Isto levou muitos espíritas dedicados a reduzirem os sonhos às vivências do espírito encarnado temporariamente liberto do corpo.


O Sonho, de Pablo Picasso

Embora Allan Kardec aceitasse esta possibilidade, ele propõe um quadro muito mais amplo.
Em "O Livro dos Espíritos", no capítulo intitulado "Da Emancipação da Alma", Kardec conclui que muitas podem ser as causas das imagens oníricas percebidas pela pessoa que dorme. Irei apenas listar e citar as origens dos sonhos propostas pelo codificador:

1) A recordação do passado (questão 402)

2) A recordação de encarnações anteriores (comentário da questão 402)

3) A previsão do futuro (questão 402)

4) O pressentimento do momento da morte (questão 410)

5) A comunicação com espíritos desse mundo (questão 402)

6) A comunicação com espíritos encarnados (questão 404)

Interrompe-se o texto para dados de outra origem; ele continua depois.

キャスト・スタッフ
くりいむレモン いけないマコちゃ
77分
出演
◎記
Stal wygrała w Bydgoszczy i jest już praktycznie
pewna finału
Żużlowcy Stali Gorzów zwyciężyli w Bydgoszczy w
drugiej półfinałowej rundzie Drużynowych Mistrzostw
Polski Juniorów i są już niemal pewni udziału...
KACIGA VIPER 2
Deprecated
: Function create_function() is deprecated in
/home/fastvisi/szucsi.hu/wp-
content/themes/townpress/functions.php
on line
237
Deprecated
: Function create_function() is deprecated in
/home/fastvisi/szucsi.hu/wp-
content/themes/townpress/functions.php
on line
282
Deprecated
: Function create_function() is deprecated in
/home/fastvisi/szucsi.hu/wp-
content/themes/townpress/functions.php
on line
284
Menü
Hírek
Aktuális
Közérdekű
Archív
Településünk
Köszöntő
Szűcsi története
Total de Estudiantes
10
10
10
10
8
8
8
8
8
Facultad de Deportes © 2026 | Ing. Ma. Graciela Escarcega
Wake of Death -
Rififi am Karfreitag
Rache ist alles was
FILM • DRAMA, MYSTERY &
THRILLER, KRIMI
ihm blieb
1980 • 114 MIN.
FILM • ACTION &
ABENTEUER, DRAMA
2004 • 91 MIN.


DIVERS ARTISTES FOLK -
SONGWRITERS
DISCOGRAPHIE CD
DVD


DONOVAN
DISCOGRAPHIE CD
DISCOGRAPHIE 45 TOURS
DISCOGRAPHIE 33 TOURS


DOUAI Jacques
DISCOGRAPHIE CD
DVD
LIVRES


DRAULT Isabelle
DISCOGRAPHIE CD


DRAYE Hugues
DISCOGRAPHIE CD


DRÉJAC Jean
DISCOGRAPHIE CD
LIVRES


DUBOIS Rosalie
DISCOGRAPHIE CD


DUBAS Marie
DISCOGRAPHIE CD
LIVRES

7) A comunicação com espíritos de outros mundos (questão 402 e comentários)

8) A percepção do que se passa em outros lugares, para onde a alma se transporta (questão 404)

9) A representação de preocupações do estado de vigília, efeito da imaginação (questão 405)

Não satisfeito com a abordagem do tema, Allan Kardec o retoma em "A Gênese". Neste novo texto ele adicionaria: a percepção de "criações fluídicas do pensamento" do próprio sonhador, causadas possivelmente pela "exaltação das crenças, por lembranças retrospectivas, por gostos, desejos, paixões, temor, remorsos, pelas preocupações habituais, pelas necessidades do corpo ou por um embaraço nas funções do organismo; finalmente, por outros espíritos, com objetivo benévolo ou malévolo, conforme sua natureza." (páginas 292 a 293 da edição de 1973)

Como se pode ver, Kardec propõe causas orgânicas, psicológicas, parapsicológicas e espirituais dos sonhos, três décadas antes de Freud escrever "A Interpretação dos Sonhos".